» Task requirements
Find and copy each line of the listing below that has the word "свържете" in it.

» Source data
++++++

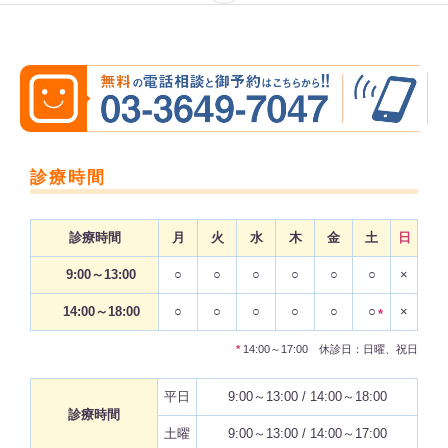
診療時間
診療時間
月
火
水
木
金
土
日
9:00～13:00
○
○
○
○
○
○
×
14:00～18:00
○
○
○
○
○
○
×
*
*
14:00～17:00 休診日：日曜、祝日
平日
9:00～13:00 / 14:00～18:00
診療時間
土曜
9:00～13:00 / 14:00～17:00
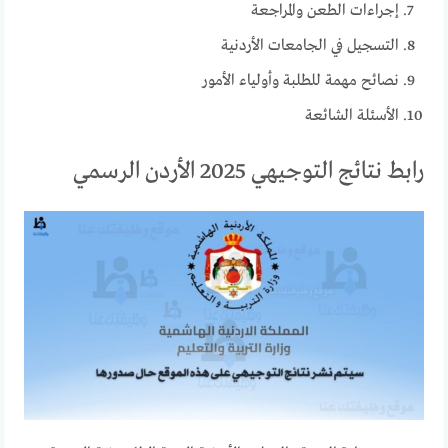
إجراءات الطعن والمراجعة
التسجيل في الجامعات الأردنية
نصائح مهمة للطلبة وأولياء الأمور
الأسئلة الشائعة
رابط نتائج التوجيهي 2025 الأردن الرسمي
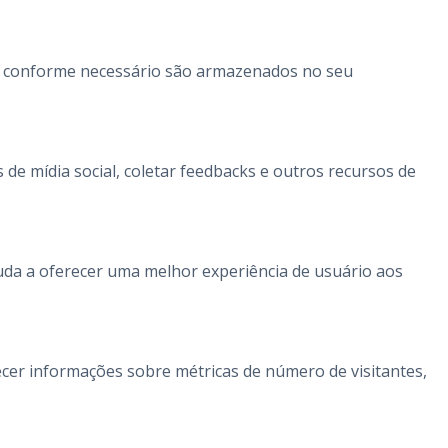
dos conforme necessário são armazenados no seu
de mídia social, coletar feedbacks e outros recursos de
juda a oferecer uma melhor experiência de usuário aos
necer informações sobre métricas de número de visitantes,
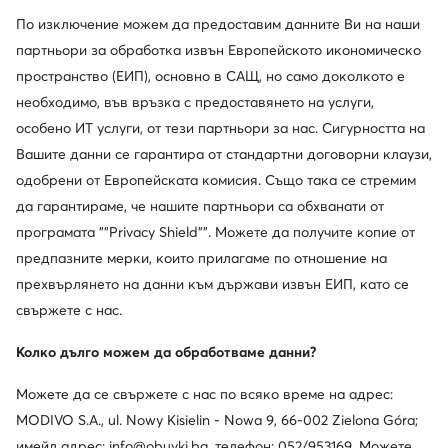
По изключение можем да предоставим данните Ви на наши
партньори за обработка извън Европейското икономическо
пространство (ЕИП), основно в САЩ, но само доколкото е
необходимо, във връзка с предоставянето на услуги,
особено ИТ услуги, от тези партньори за нас. Сигурността на
Вашите данни се гарантира от стандартни договорни клаузи,
одобрени от Европейската комисия. Също така се стремим
Liu Jo
Tommy Hilfiger
Шал · Бежов
Бандана · Тъмносин
да гарантираме, че нашите партньори са обхванати от
58,99
€
54,99
€
програмата ""Privacy Shield"". Можете да получите копие от
предпазните мерки, които прилагаме по отношение на
прехвърлянето на данни към държави извън ЕИП, като се
свържете с нас.
Колко дълго можем да обработваме данни?
Можете да се свържете с нас по всяко време на адрес:
MODIVO S.A., ul. Nowy Kisielin - Nowa 9, 66-002 Zielona Góra;
имейл адрес: info@obuvki.bg, телефон: 052/953169. Можете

++++++

» The answer
свържете с нас.
Можете да се свържете с нас по всяко време на адрес:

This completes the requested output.